U.S. President Barack Obama denounced expanded enrichment plans as yet another manifestation of “Iran’s misbehavior.” In a Feb. 9 briefing to White House reporters, Obama said Western leaders are preparing to confront Iran within weeks with “a significant regime of sanctions” for continued defiance of U.N. and International Atomic Energy Agency directives.

Simorgh came as a surprise to Israeli and U.S. experts, who expected Iran to increase lift capacity by adding a third stage to the liquid-fueled Safir-2 or its solid-fueled Sejil-2 vehicles. “It came as a surprise. There wasn’t any indication they were going in that direction,” said Inbar.

“Most analysts expected development of a three-stage Sejil as the next logical step in Iran’s missile development program,” said Uskowi.

Initial Israeli assessments have identified four separate Shehab 3B rocket motors as the Simorgh’s clustered first stage. The rocket also has four vernier thrusters used for steering, each with 7,500 pounds of thrust, that could have come from the Russian BM-25 artillery rocket or the Russian SS-N-7 submarine-launched missile.

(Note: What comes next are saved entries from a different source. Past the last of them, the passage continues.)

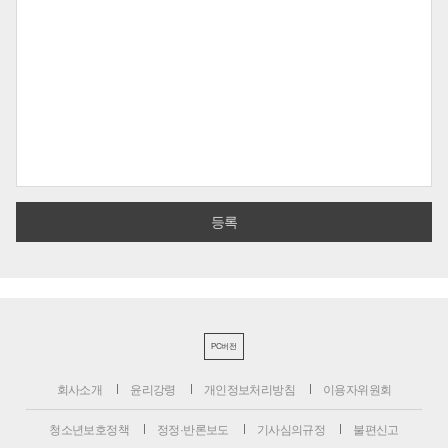
PC버전
회사소개
윤리강령
개인정보처리방침
이용자위원회
청소년보호정책
정정·반론보도
기사심의규정
불편신고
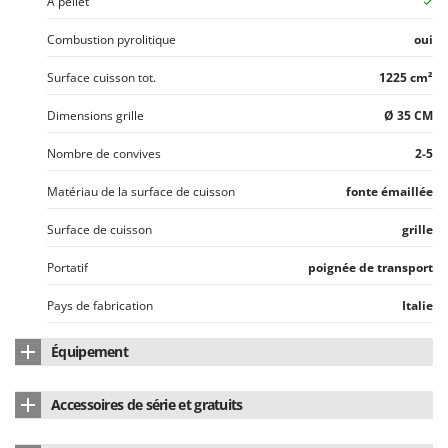
À pellet
Stiga
Combustion pyrolitique
oui
Stocker
Sunseeker
Surface cuisson tot.
1225 cm²
T
Dimensions grille
Ø 35 CM
Tecla
Nombre de convives
2-5
TecnoGen
Tellarini Pompe
Matériau de la surface de cuisson
fonte émaillée
Telwin
Surface de cuisson
grille
Tenco
Portatif
poignée de transport
Tineco
Pays de fabrication
Italie
Titania
Tornado
Équipement
Tre Spade
Nombre de grilles de cuisson
1
Trev - Abrek - TecnoVIR
Accessoires de série et gratuits
Couvercle four
Trotec
Manuel d'utilisation
Oui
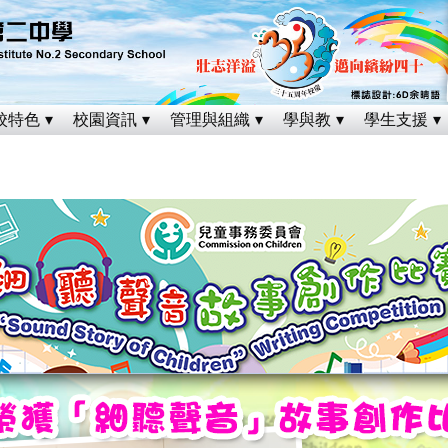
校特色
校園資訊
管理與組織
學與教
學生支援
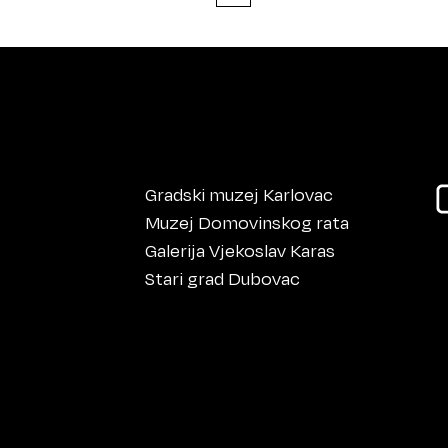
Gradski muzej Karlovac
Muzej Domovinskog rata
Galerija Vjekoslav Karas
Stari grad Dubovac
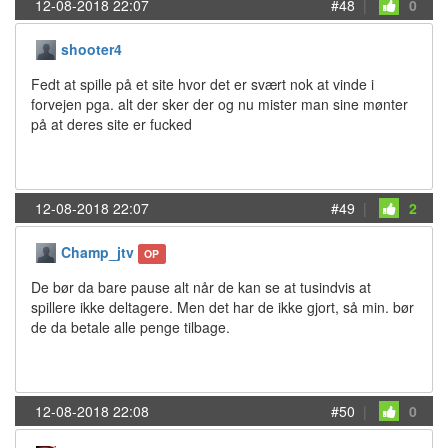
12-08-2018 22:07
#48
|
0
shooter4
Fedt at spille på et site hvor det er svært nok at vinde i
forvejen pga. alt der sker der og nu mister man sine mønter
på at deres site er fucked
12-08-2018 22:07
#49
|
2
Champ_jtv
OP
De bør da bare pause alt når de kan se at tusindvis at
spillere ikke deltagere. Men det har de ikke gjort, så min. bør
de da betale alle penge tilbage.
12-08-2018 22:08
#50
|
0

Israeli analysts say the Simorgh’s second-stage motor and launch vehicle shroud are similar to Safir, although the shroud itself features a unique composite structure whose origin is unknown. “It’s not a knockoff of a North Korean launcher, but more of an upgrade of their own Safir,” an Israeli analyst said.

Dimensions calculated by Israelis from publicly released Iranian photos indicate a length of 27 meters, with a first-stage diameter of 2 meters to 2.3 meters and a second-stage measuring 1.25 meters in diameter.